Determine the sign of the expected bias introduced by omitting a variable from the specification:

In an earnings equation for workers, the impact on the coefficient of experience of omitting the variable for age.

Determine the sign of the expected bias introduced by omitting a variable from the specification:

In an equation for the demand for peanut butter, the impact on the coefficient of disposable income of omitting the price of peanut butter variable.

A friend has regressed kilograms of Brazilian coffee purchased on the real price of Brazilian coffee (PB), the real price of tea (PT), and real disposable income (Y). She found the wrong sign on PB with a t value of 0.5. She re-estimated the specification without PB and found little change in the other coefficient estimates, so she adopted the latter specification and concluded in her writeup that demand for Brazilian coffee is price inelastic. Before handing her project in she asks for your advice. What advice would you offer?

Consider a simple model to estimate the effect of personal computer (PC) ownership on grade point average for graduating students at a large university.

GPA = ß(0) + ß(1)PC + (error term)

where PC is binary variable indicating computer ownership.

In this specification, is there reason to believe PC to be correlated with the error term? Why or why not?

Consider a simple model to estimate the effect of personal computer (PC) ownership on grade point average for graduating students at a large university.

GPA = ß(0) + ß(1)PC + (error term)

where PC is binary variable indicating computer ownership.

Explain why PC is likely to be related to parents’ annual income. Does this mean that parental income is a good instrumental variable (IV) for PC? Why or why not?

What must a variable satisfy if it is to serve as an instrument in a regression?

Would these independent variables violate the assumption of no perfect collinearity among independent variables?

Right shoe size and left shoe size of students in your university.

Would these independent variables violate the assumption of no perfect collinearity among independent variables?

Consumption and disposable income in Denmark over 50-year period.

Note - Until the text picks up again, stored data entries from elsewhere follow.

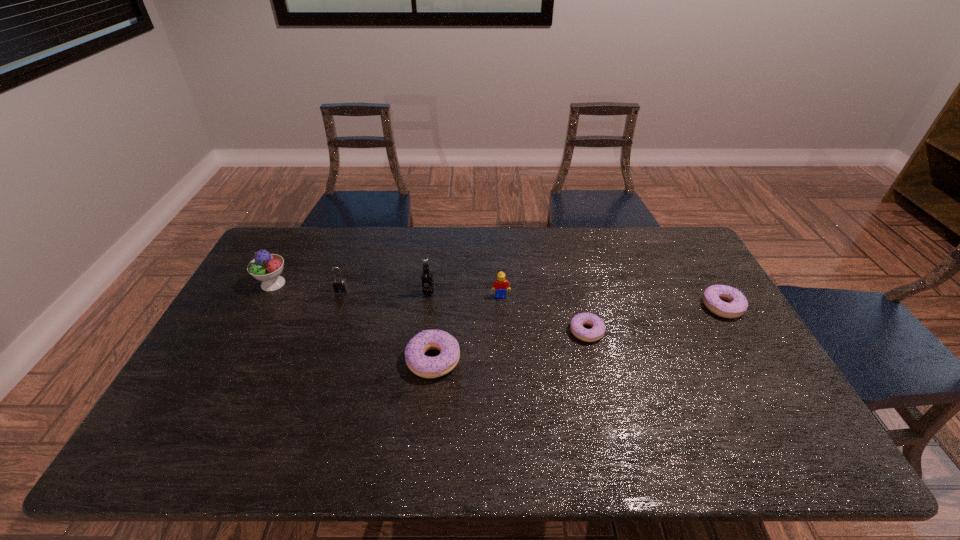 Image resolution: width=960 pixels, height=540 pixels. Find the location of `the tallest doughnut`. the tallest doughnut is located at coordinates (427, 367).

Find the location of a particular element. The width and height of the screenshot is (960, 540). the leftmost doughnut is located at coordinates (427, 367).

Identify the location of the second object from right to left. The height and width of the screenshot is (540, 960). (597, 331).

Where is `the shortest doughnut`? The width and height of the screenshot is (960, 540). the shortest doughnut is located at coordinates (597, 331).

The width and height of the screenshot is (960, 540). Find the location of `the rightmost object`. the rightmost object is located at coordinates (714, 294).

Where is `the second shortest object`? The image size is (960, 540). the second shortest object is located at coordinates (714, 294).

Identify the location of the third object from right to left. (500, 285).

The height and width of the screenshot is (540, 960). I want to click on icecream, so pyautogui.click(x=265, y=267).

I want to click on the sixth object from right to left, so click(x=340, y=285).

You are a GUI agent. You are given a task and a screenshot of the screen. Output one action in this format:
    pyautogui.click(x=<x>, y=<y>)
    Task: Click on the root beer
    The width and height of the screenshot is (960, 540).
    Given the screenshot: What is the action you would take?
    pyautogui.click(x=426, y=277) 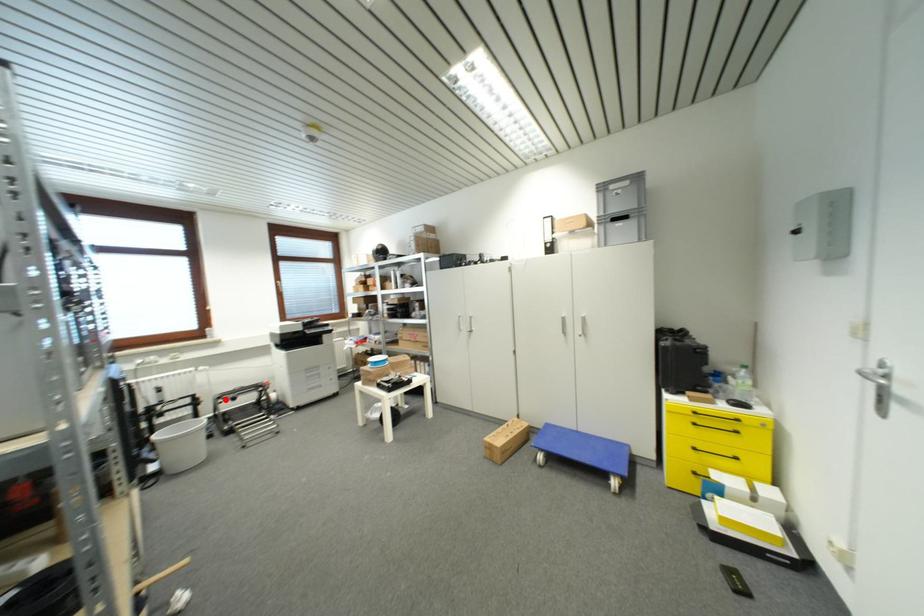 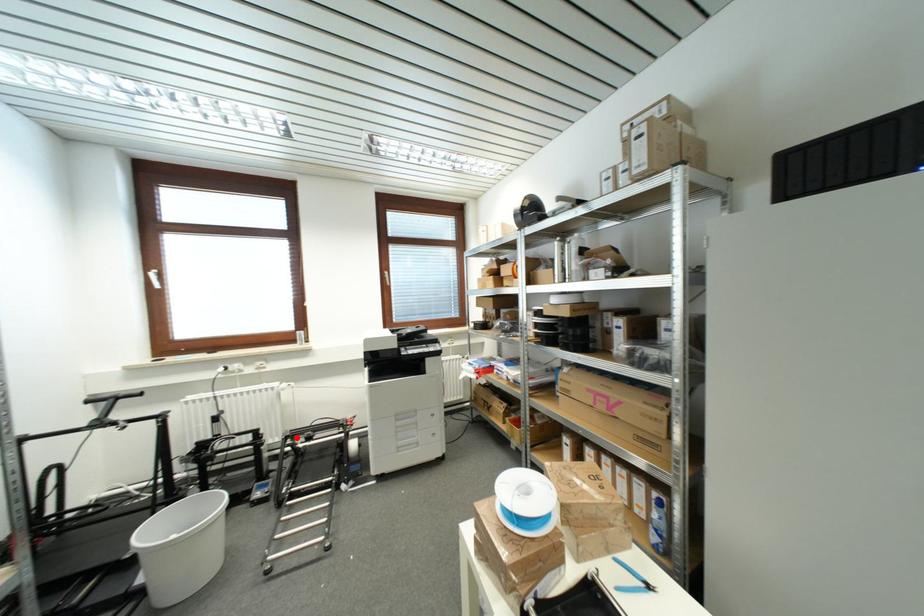 I am providing you with two images of the same scene from different viewpoints. A red point is marked on the first image and another point is marked on the second image. Does the point marked in image1 correspond to the same location as the one in image2?

Yes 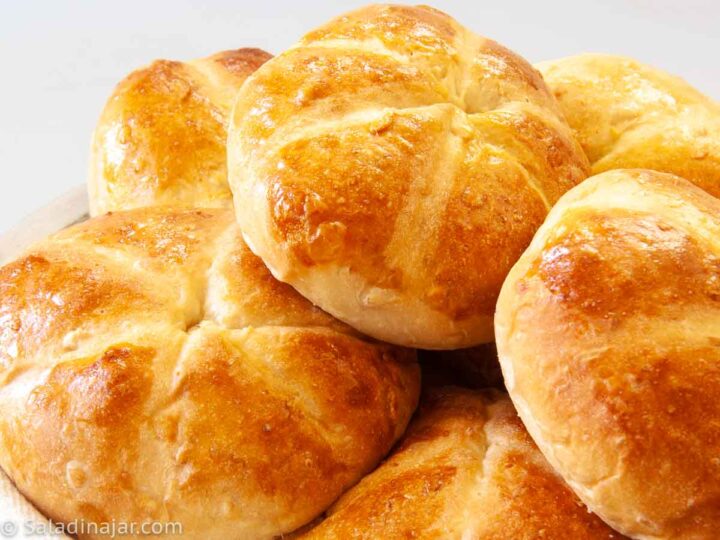 Where is `bowl`? The height and width of the screenshot is (540, 720). bowl is located at coordinates click(39, 516). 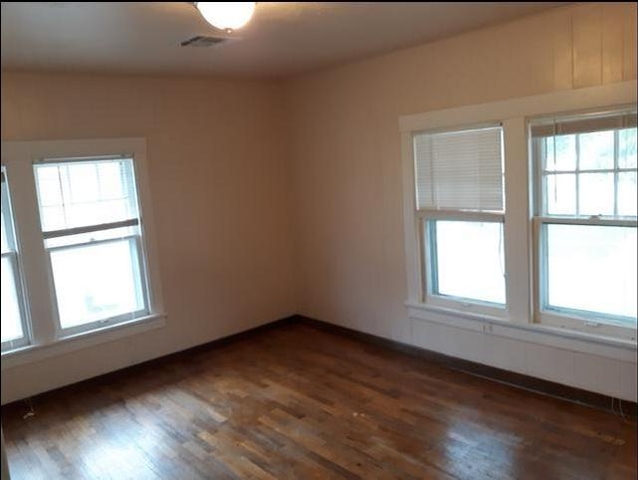 In order to click on window sill in this screenshot , I will do [463, 315], [115, 324], [11, 349], [593, 337]. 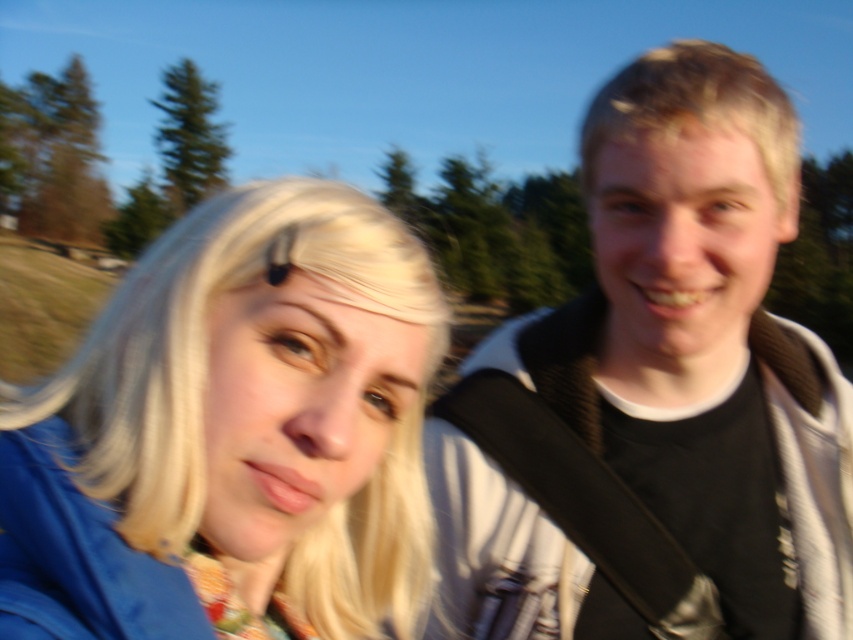 Can you confirm if black cotton shirt at right is smaller than blonde hair at left?

Incorrect, black cotton shirt at right is not smaller in size than blonde hair at left.

Is black cotton shirt at right below blonde hair at left?

No, black cotton shirt at right is not below blonde hair at left.

Image resolution: width=853 pixels, height=640 pixels. Describe the element at coordinates (656, 396) in the screenshot. I see `black cotton shirt at right` at that location.

Where is `black cotton shirt at right`? This screenshot has height=640, width=853. black cotton shirt at right is located at coordinates (656, 396).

Would these independent variables violate the assumption of no perfect collinearity among independent variables?

Xi and 5Xi.

Would these independent variables violate the assumption of no perfect collinearity among independent variables?

Xi and (Xi)^3.

When estimating a demand function for a good where quantity demanded is a linear function of the price, you should not include an intercept because the price of the good is never zero. True, false or uncertain? Explain your reasoning.

Studenth = 19.6 + 0.73* Midparh; R2 = 0.45 (7.2) (0.10)

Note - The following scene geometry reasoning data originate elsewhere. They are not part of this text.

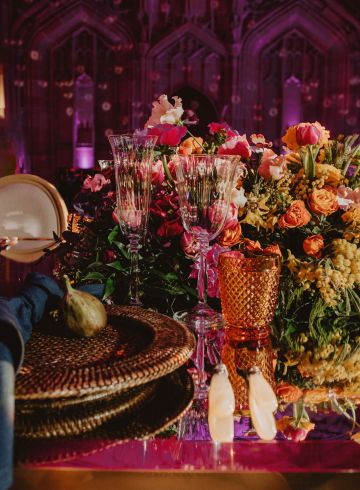 In order to click on wine glass in this screenshot , I will do pyautogui.click(x=202, y=215). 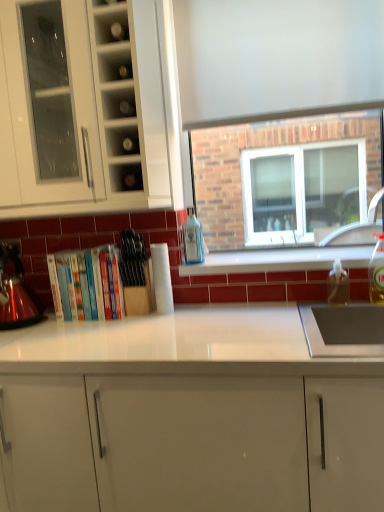 Where is `vacant space in front of hardcover books at center`? vacant space in front of hardcover books at center is located at coordinates (80, 329). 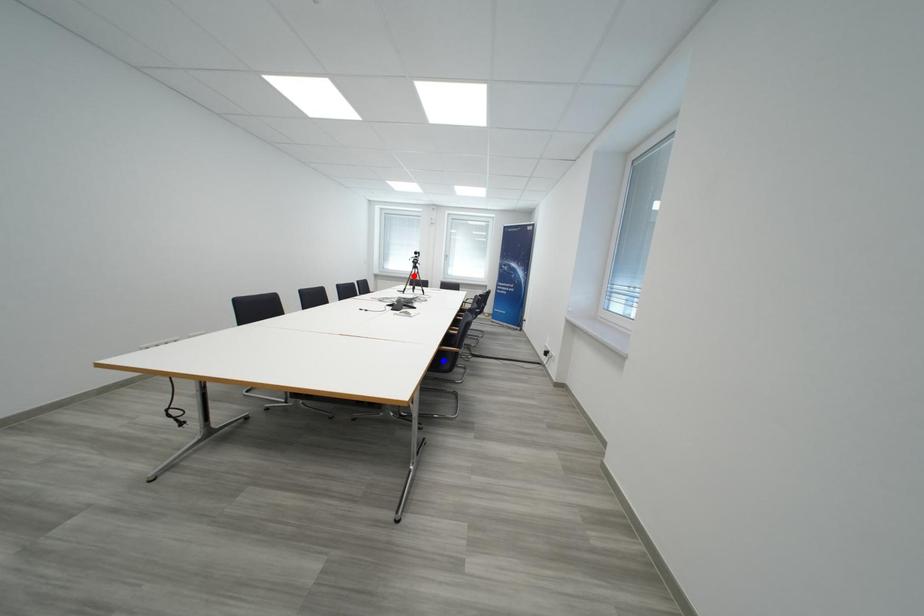 Question: Two points are marked on the image. Which point is closer to the camera?

Choices:
 (A) Blue point is closer.
 (B) Red point is closer.

Answer: (A) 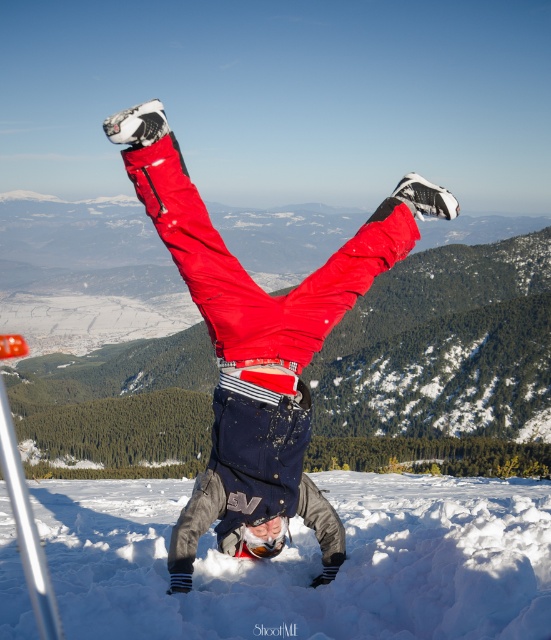 Is white fluffy snow at center bigger than matte red pants at center?

Yes.

Can you confirm if white fluffy snow at center is shorter than matte red pants at center?

Correct, white fluffy snow at center is not as tall as matte red pants at center.

I want to click on white fluffy snow at center, so tap(306, 563).

This screenshot has width=551, height=640. I want to click on white fluffy snow at center, so click(x=306, y=563).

where Studenth is the height of students in inches, Midparh is the average of the parental heights and the standard errors are reported in the parentheses.

Interpret the estimated coefficients. What does the R2 tell you?

Studenth = 19.6 + 0.73* Midparh; R2 = 0.45 (7.2) (0.10)

where Studenth is the height of students in inches, Midparh is the average of the parental heights and the standard errors are reported in the parentheses.

If children, on average, were expected to be of the same height as their parents, then this would imply two hypotheses, one for the slope and one for the intercept. State the null hypotheses. From the info provided can you assess whether you will reject the nulls?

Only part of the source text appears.